Page MenuHomePhabricator

Investigation: Database - What is engineering recommendation for associating edit with event for MVP? [3 days]
Closed, ResolvedPublic

Description

Background:

Investigate how and where to store the association between an edit and a CampaignEvents event in MediaWiki.

When a user indicates that their edit is related to a campaign event, we need to persist this association in a way that allows efficient querying and reporting later.

We want this data to be able to surface contribution data on pages like the Watchlist, RecentChanges, etc in the future too.

More information on data usage:

What data do we want to collect on edits, both in the short-term and long-term?

  • Shorter-term:
    • Number of articles created through an event
    • Number of articles improved through an event
  • Longer-term (all maybes):
    • Words added
    • Bytes added
    • References added
    • Commons uploads
    • Number of reverts
    • Number of edits by article topic (through LiftWing)
    • Quality score of articles edited/created (through LiftWing)
    • Number of 'thanks' through event edits
    • Number of edits by newcomers (i.e., first edits were through the event)
    • Number of edits by returning editors (i.e., editors who made no edits within X period, such as 30 days or 90 days)

Where do we show the data in the UI, both in the short-term and long-term?

  • Special:EventDetails (Contribution tab - this would be the full breakdown of info)
  • Maybe the event page - I can imagine people wanting the impact data being visible on the actual event page rather than only found through EventDetails - would there be a way to transclude that tab in the future?
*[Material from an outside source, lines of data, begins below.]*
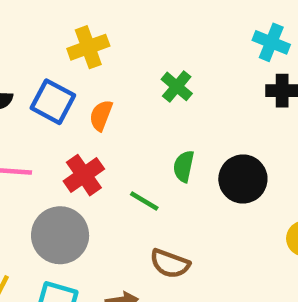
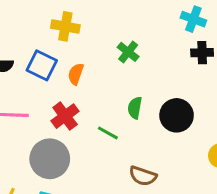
yellow cross: (88, 47) -> (65, 26), turned 32
brown semicircle: (170, 264) -> (143, 176), moved

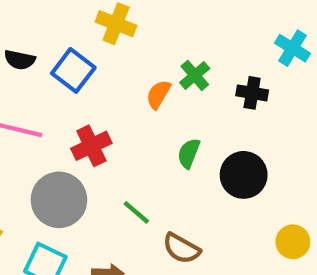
black cross: (202, 53) -> (252, 93), moved
orange semicircle: (76, 74) -> (158, 94), moved
green line: (108, 133) -> (136, 212), moved

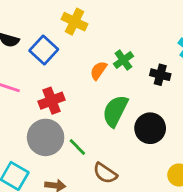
green semicircle: (189, 153) -> (115, 111), size x1.6
gray circle: (59, 200) -> (46, 137), moved

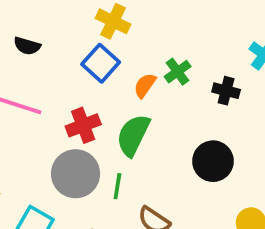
blue square: (44, 50) -> (101, 63), moved
green semicircle: (115, 111) -> (133, 135), moved
green line: (77, 147) -> (117, 186), turned 54

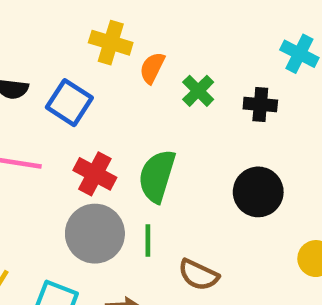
blue square: (101, 63) -> (69, 103), moved
orange semicircle: (145, 85) -> (152, 68), moved
red cross: (83, 125) -> (95, 174), turned -32

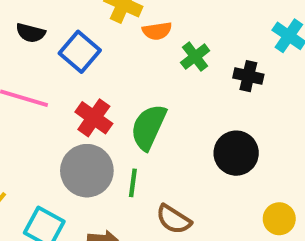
orange semicircle: (152, 68) -> (157, 31), turned -132

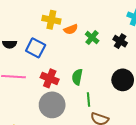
black cross: (248, 76) -> (120, 41), turned 32
green semicircle: (149, 127) -> (77, 77), size x0.7
green line: (133, 183) -> (89, 99), moved

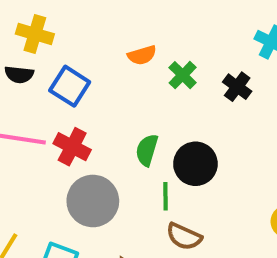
yellow cross: (51, 20) -> (35, 34), moved
red cross: (50, 78) -> (72, 147), moved
black circle: (123, 80) -> (195, 164), moved

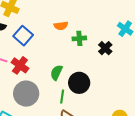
green cross: (183, 75) -> (79, 38), turned 32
We don't need to have an answer now, but it is something to consider.
  • Special:Watchlist - a tag/some way of identifying that the edit is from the event, and ideally it would link to the event page/contributions tab
  • Special:RecentChanges - a tag/some way of identifying that the edit is from the event, and ideally it would link to the event page/contributions tab
  • Maybe in the Impact module on the Newcomer Homepage (i.e., expand it to also show data from collaborative contributions)
  • Maybe in optional Echo notifications (for example: "X event has had 50 new articles created in the last 24 hours. Come join it!")

What kinds of reports will people want in the future related to the data?

  • Participant demographics - number of newcomers, number of experienced editors, affiliate membership, aggregate PII data, etc
  • Participant impact - % of participants who made at least one edit during the event, newcomer retention rate (i.e., what % of newcomers continued to edit 30/60/90 days after event)?, number of thanks given through event edits
  • General contribution impact - number of articles created, number of articles improved, number of words added, number of bytes added, number of references added, number of Commons uploads
  • Topical impact - number of edits/articles worked on that were 'topics for impact' (such as gender, underrepresented regions)
  • Edit quality - number of reverts, quality scores related to article quality
  • Reader impact - number of pageviews for articles edited/improved
Acceptance Criteria:
  • This task is focused on identifying:
    • The data structure required (e.g. revision ID and event ID).
    • Any relevant constraints or indexing considerations.
    • Where to store the data
  • Consider what would be the most flexible approach, since we cannot predict everything in advance
    • Consider how we can potentially support many different types of edits (such as a moderator backlog drive that has people reverting edits or deleting pages - example, NPP backlog drives)
  • Consider how we can surface contribution data on pages like the Watchlist, RecentChanges, etc, so that people can see that an edit is a part of an event
  • Consider how we may want to handle reverts
    • We want to display reverted edits rather than having them "disappear" since organizers want to be able to track both legitimate and potentially illegitimate reverts associated with their events so that they can identify gaps in editing knowledge among their participants or potential discrimination/moments to defend edits
  • We may need to check in with Editing team

Event Timeline

ifried renamed this task from Database investigation [3 days] to Investigation: Database - What is engineering recommendation for associating edit with event for MVP? [3 days].Jun 2 2025, 4:30 PM
ifried updated the task description. (Show Details)
ifried updated the task description. (Show Details)
ifried updated the task description. (Show Details)
ifried updated the task description. (Show Details)
ifried updated the task description. (Show Details)
ifried updated the task description. (Show Details)
ifried updated the task description. (Show Details)
ifried updated the task description. (Show Details)
ifried updated the task description. (Show Details)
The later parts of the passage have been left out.